TERRE Policy Centre is a non-profit, non-partisan and independent organization dedicated to sustainable solutions to our developmental imperatives. TERRE also is the abbreviation for ‘Technology, Education, Research and Rehabilitation for the Environment.’ TERRE strives to reach all strata of society, particularly the young generation and people at the bottom of the pyramid with capacity building tools on energy and food security. Its motto is: "To think is good but to act is better”. https://terrepolicycentre.com
Smart Campus Cloud Network (SCCN) facilitates colleges and universities to mainstream the future policy- makers and policy-implementers in implementing the SDGs by promoting sharing of the information on transformative actions undertaken by students and faculties in the campus. More importantly, it encourages to deploy the digital technologies like IoT (Internet of Thing), AI (Artificial Intelligence), Cloud-networking, Machine-to-machine learning and Block chain for optimum use of energy, water in campus and catalyse effective waste management, sustainable transport, air pollution and nature conservation within the campus. sccnhub.com
M S Swaminathan Research Foundation
MSSRF is a non-profit research institution founded by Prof MS Swaminathan. Based in Chennai its core aim is to use contemporary science for sustainable agriculture & rural development. It develops and promotes strategies for economic growth that directly target increased employment of poor women in rural areas. Demonstrating the Sustainable development approaches is the key approach of MSSRF. M S Swaminathan Botanical Garden (MSSBG) at Puthoorvayal, Wayanad, Kerala is an initiative of MSSRF to save, study and sustainably use the biodiversity of the Malabar region of India.

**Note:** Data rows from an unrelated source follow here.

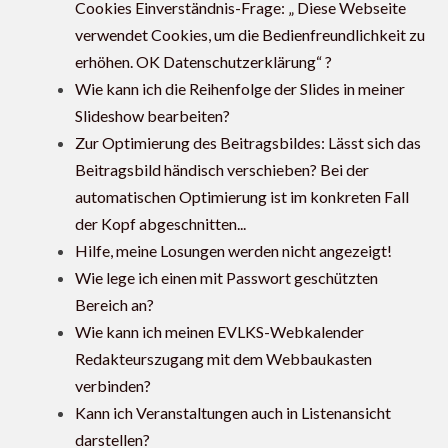
Cookies Einverständnis-Frage: „ Diese Webseite
verwendet Cookies, um die Bedienfreundlichkeit zu
erhöhen. OK Datenschutzerklärung“ ?
Wie kann ich die Reihenfolge der Slides in meiner
Slideshow bearbeiten?
Zur Optimierung des Beitragsbildes: Lässt sich das
Beitragsbild händisch verschieben? Bei der
automatischen Optimierung ist im konkreten Fall
der Kopf abgeschnitten...
Hilfe, meine Losungen werden nicht angezeigt!
Wie lege ich einen mit Passwort geschützten
Bereich an?
Wie kann ich meinen EVLKS-Webkalender
Redakteurszugang mit dem Webbaukasten
verbinden?
Kann ich Veranstaltungen auch in Listenansicht
darstellen?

Asia-Pacific Network for Global Change Research
Asia-Pacific Network for Global Change Research is an intergovernmental network of 22 countries working towards an Asia-Pacific region, with special emphasis on recent trends in global change and sustainable solutions. Through the competitive Collaborative Regional Research Programme (CRRP) and the capacity development programmes it promotes regional research that has potential to improve our understanding of global change and its implications while contributing to the sound scientific basis for policymaking in areas affected by global change.